What this task involves - The answer must consist of every line from the entries that holds the word "texty".

[Dataset entries]
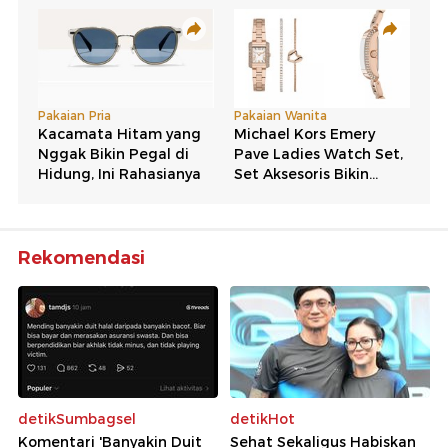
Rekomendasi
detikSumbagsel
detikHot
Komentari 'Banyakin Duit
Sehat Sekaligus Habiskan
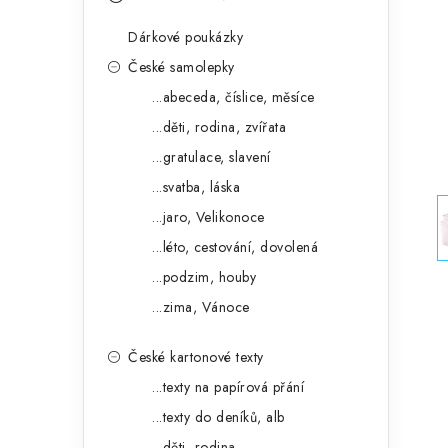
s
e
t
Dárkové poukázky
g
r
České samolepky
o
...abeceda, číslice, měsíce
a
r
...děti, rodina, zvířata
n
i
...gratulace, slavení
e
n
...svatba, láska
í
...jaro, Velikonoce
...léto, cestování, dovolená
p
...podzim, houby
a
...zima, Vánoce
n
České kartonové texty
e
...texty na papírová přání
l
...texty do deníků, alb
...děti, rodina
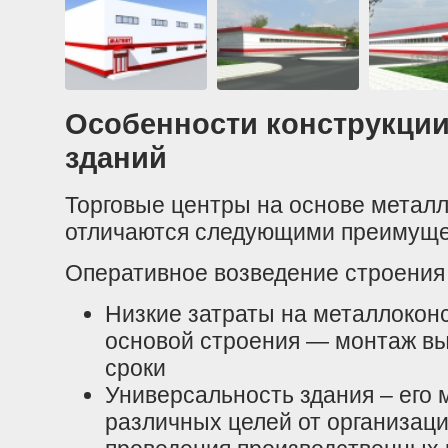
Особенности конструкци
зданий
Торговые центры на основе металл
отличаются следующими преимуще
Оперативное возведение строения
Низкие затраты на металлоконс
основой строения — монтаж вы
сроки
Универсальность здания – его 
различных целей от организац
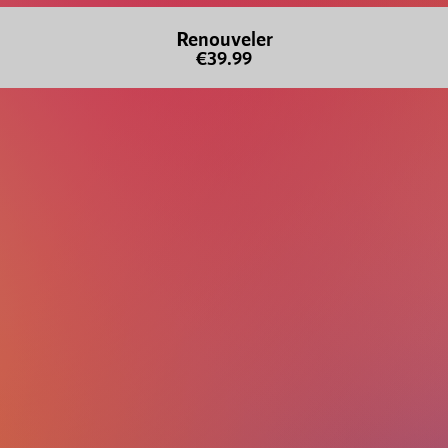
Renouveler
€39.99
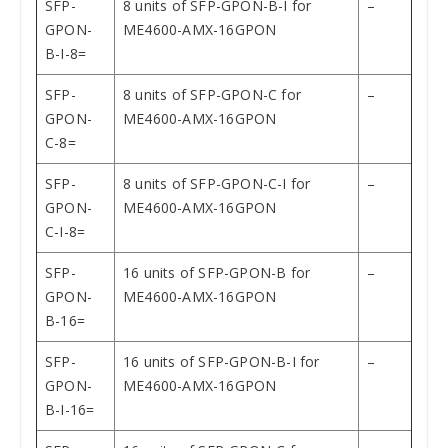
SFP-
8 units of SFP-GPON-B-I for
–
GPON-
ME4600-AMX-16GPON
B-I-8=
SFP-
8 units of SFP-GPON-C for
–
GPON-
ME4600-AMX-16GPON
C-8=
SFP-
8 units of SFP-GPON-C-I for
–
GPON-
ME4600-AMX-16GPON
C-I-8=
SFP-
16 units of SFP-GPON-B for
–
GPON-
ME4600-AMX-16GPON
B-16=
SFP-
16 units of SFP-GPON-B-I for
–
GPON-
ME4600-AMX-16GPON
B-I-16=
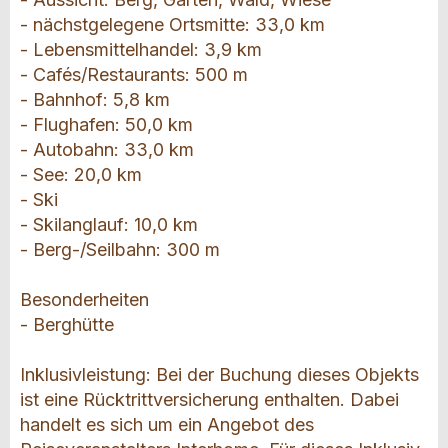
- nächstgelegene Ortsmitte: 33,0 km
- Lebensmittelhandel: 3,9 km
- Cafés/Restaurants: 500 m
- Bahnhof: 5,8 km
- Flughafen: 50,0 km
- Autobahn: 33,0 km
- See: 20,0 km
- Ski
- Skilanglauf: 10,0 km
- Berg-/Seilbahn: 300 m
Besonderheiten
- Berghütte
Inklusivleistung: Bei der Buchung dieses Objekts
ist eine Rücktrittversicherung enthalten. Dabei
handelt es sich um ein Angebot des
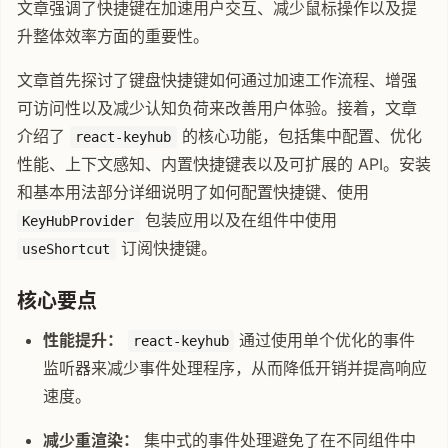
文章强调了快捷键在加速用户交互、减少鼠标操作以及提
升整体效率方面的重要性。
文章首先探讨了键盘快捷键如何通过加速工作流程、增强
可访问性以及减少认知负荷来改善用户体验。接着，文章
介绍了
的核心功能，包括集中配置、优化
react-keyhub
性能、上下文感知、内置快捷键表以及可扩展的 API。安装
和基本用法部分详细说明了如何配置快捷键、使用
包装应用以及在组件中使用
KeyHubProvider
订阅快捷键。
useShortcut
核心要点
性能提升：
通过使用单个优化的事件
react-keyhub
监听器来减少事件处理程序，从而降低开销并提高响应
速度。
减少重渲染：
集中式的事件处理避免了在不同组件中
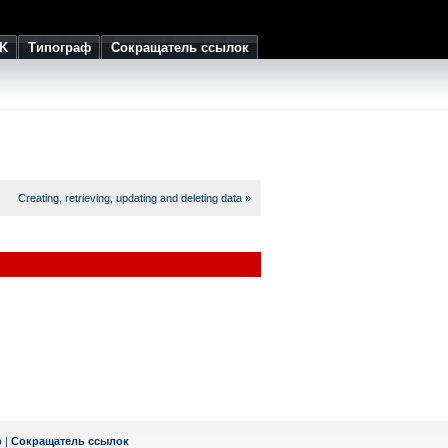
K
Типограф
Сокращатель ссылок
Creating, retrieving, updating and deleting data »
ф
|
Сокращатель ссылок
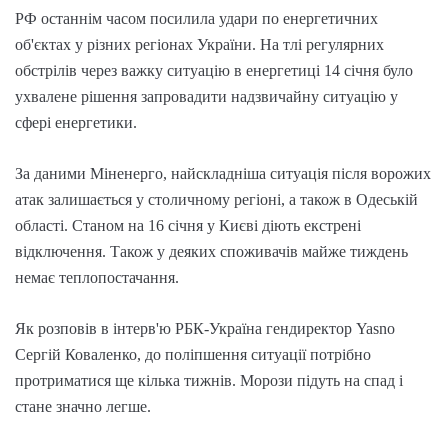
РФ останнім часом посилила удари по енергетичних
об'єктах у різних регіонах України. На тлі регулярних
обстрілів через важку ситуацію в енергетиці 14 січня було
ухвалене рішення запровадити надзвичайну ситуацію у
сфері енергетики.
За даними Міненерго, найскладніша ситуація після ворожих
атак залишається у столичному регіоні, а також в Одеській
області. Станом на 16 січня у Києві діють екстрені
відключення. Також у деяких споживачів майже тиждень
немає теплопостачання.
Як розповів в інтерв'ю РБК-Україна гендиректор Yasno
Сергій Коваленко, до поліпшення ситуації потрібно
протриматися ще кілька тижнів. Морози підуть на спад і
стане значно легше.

Result of the task -
České kartonové texty
...texty na papírová přání
...texty do deníků, alb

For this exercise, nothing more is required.